> [EXERCISE PROMPT]: Report every line of the entries that contains the word "livraison".

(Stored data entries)
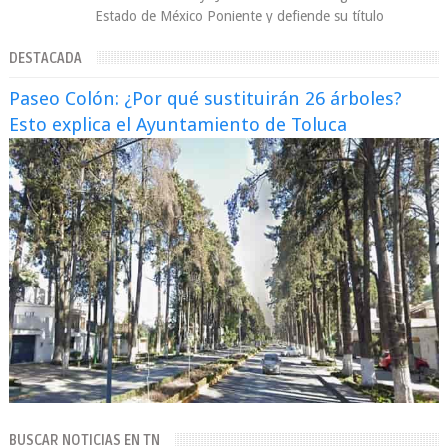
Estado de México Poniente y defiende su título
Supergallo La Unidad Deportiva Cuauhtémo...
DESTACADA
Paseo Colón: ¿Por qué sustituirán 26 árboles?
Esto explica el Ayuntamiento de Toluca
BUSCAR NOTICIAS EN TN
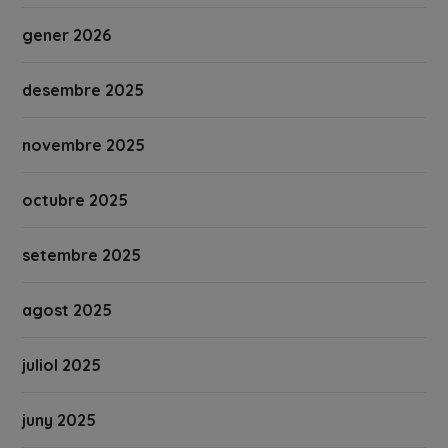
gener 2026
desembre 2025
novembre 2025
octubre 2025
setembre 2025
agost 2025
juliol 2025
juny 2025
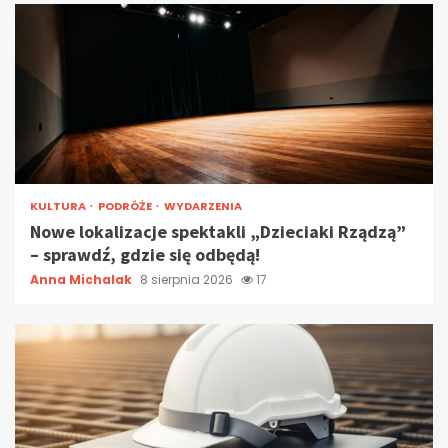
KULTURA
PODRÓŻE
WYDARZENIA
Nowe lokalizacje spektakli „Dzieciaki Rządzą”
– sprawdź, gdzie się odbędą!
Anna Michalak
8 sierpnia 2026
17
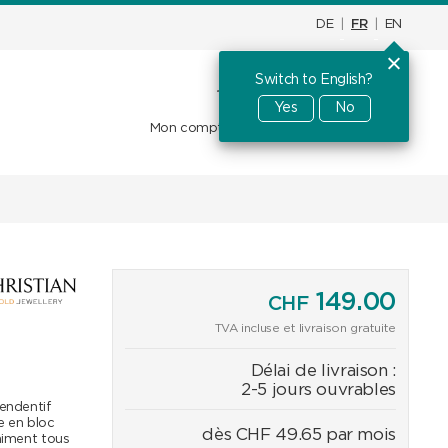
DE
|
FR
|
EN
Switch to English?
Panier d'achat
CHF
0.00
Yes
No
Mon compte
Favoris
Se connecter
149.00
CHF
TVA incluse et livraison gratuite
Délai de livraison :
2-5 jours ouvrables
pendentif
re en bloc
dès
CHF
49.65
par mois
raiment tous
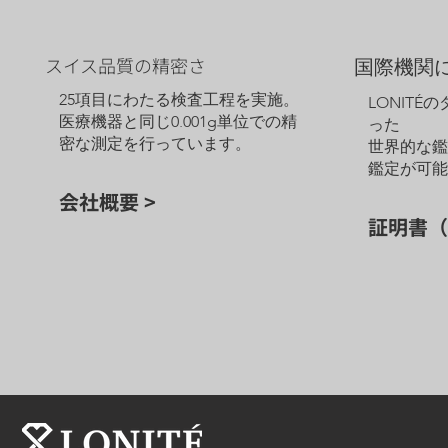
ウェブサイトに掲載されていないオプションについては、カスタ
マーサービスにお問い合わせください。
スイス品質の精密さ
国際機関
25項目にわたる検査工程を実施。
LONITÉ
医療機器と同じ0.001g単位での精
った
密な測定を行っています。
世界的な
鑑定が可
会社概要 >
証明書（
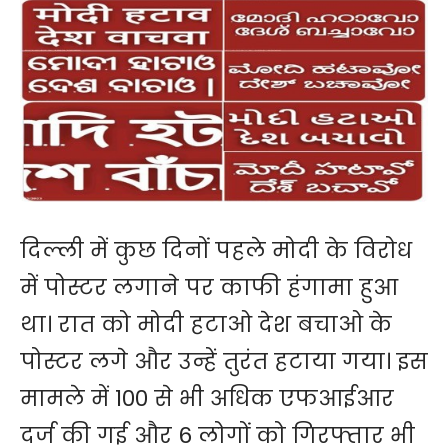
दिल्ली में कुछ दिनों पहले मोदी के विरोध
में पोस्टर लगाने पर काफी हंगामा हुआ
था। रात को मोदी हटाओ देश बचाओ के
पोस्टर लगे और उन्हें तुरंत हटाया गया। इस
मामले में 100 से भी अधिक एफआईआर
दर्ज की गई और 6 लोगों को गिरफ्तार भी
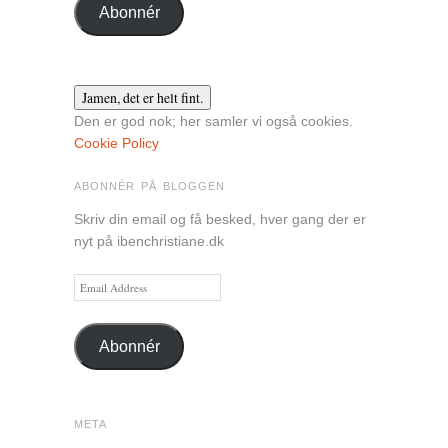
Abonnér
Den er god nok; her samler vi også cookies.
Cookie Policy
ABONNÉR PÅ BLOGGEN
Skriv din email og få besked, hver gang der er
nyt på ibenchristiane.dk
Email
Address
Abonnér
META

> [SOLUTION TO THIS EXERCISE]:
TVA incluse et livraison gratuite
Délai de livraison :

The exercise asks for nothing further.